Monday, April 7, 2008

Bowling for Torture

For those of you who don't know who John Yoo is, I can't say I blame you.

The MSM has barely reported on the so-called "Torture Memo," which Yoo authored while he was the Deputy Assistant Attorney General at the Justice Department's Office of Legal Counsel.

The memo is pretty damning, since it explicitly endorses the use of torture against enemy combatants, but it seems that the MSM is far more concerned with Barack Obama's bowling skills:

Here are the number of times, according to NEXIS, that various topics have been mentioned in the media over the past thirty days:

"Yoo and torture" - 102
"Mukasey and 9/11" -- 73
"Yoo and Fourth Amendment" -- 16
"Obama and bowling" -- 1,043
"Obama and Wright" -- More than 3,000 (too many to be counted)
"Obama and patriotism" - 1,607
"Clinton and Lewinsky" -- 1,079


Ugh. I'm really beginning to hate the media.

2 comments:

MediaMaven said...

You're just beginning to hate the media now?

They always do this; light 'n' easy stories are easy to report on (and people are amused by anecdotes that a would-be presidential nominee can only score a 37 in bowling) but investigative, deep stories with far-ranging implications are practically left to the intellectuals or the news junkies, because no one else wants to read depressing and complicated stories.

Look on Google News one day and compare how many outlets picked up the latest American Idol loser compared to the big news story of the day or week. Now that's depressing.

For example, the Spitzer investigation is still hitting the papers, but now it's about when he lied, the nitty-gritty legal jargon of the case. It's inside all the papers, essentially forgotten. It's not scandalous anymore now that all available photo albums of Ashley Alexandra Dupre have been exhumed.

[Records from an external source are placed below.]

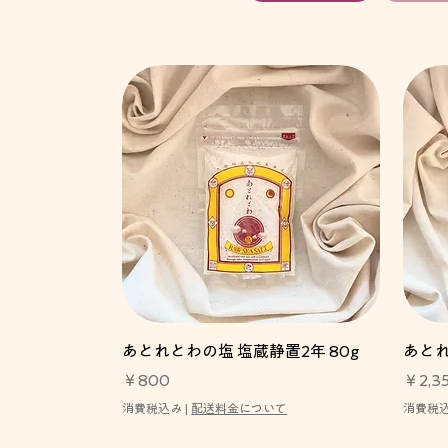
あとれとわの塩 塩蔵静置2年 80g
あとれ
価格
価格
￥800
￥2,3
消費税込み
|
配送料金について
消費税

(For the record, I didn't recognize John Yoo's name right away, but as soon as you mentioned "Torture Memo" I knew. Which, when I read about it last week, thought was huge. Thank you, Wall Street Journal.)

John said...

Beginning? What took you so long?

Oh. Apparently I'm not the only one to take advantage of that easy setup.

Wait until they release the graphic version of the report! Then people will stand up and pay attention!
I'm not kidding. Just look what adapting the 9/11 Commission Report into a "graphic novel" (the comic industry's most incorrectly used term) did for its popularity. People will choose pictures over words nearly every time!